GIVEN RECORDS section start
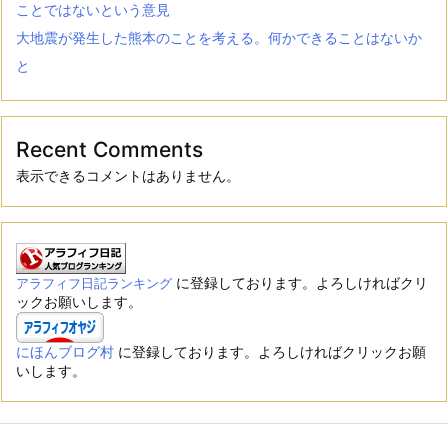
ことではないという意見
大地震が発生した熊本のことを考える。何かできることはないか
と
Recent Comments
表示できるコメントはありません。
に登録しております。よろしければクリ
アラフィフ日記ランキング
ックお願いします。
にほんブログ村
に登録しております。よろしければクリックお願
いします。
GIVEN RECORDS section end
GIVEN RECORDS section start
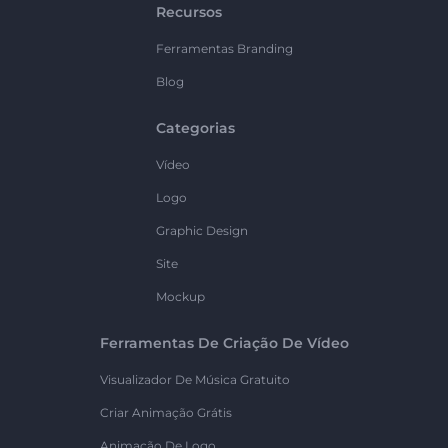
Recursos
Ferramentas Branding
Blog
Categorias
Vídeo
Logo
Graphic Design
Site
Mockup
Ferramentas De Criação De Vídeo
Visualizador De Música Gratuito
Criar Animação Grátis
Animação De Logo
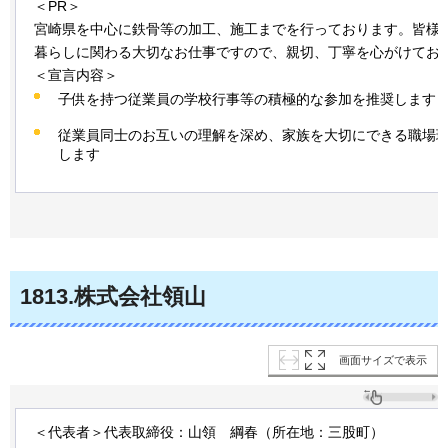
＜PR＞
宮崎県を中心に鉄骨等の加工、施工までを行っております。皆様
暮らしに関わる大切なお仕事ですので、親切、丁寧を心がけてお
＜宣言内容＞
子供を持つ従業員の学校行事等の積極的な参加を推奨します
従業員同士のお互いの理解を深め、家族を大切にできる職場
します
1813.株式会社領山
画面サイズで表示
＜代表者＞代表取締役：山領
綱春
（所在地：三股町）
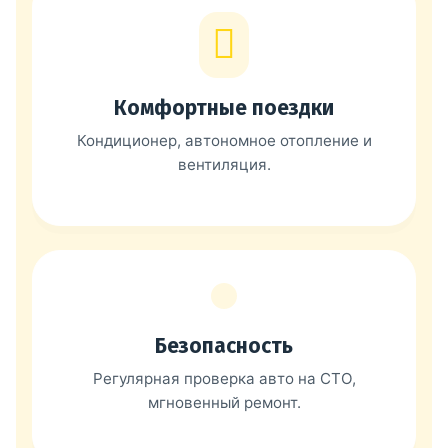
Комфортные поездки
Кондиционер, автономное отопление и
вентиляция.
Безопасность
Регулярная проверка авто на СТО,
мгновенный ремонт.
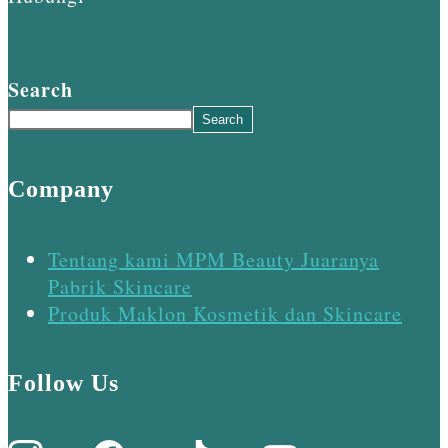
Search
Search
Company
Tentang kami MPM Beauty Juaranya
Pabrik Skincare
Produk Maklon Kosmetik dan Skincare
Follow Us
GIVEN RECORDS section end
GIVEN RECORDS section start
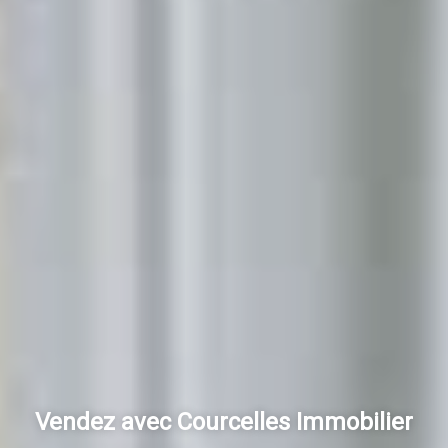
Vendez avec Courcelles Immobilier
GIVEN RECORDS section end
[WORK TO COMPLETE] Pick every line containing the word "に登録しております" out of the material, and copy those lines.

[RESPONSE TO THIS TASK]
に登録しております。よろしければクリ
に登録しております。よろしければクリックお願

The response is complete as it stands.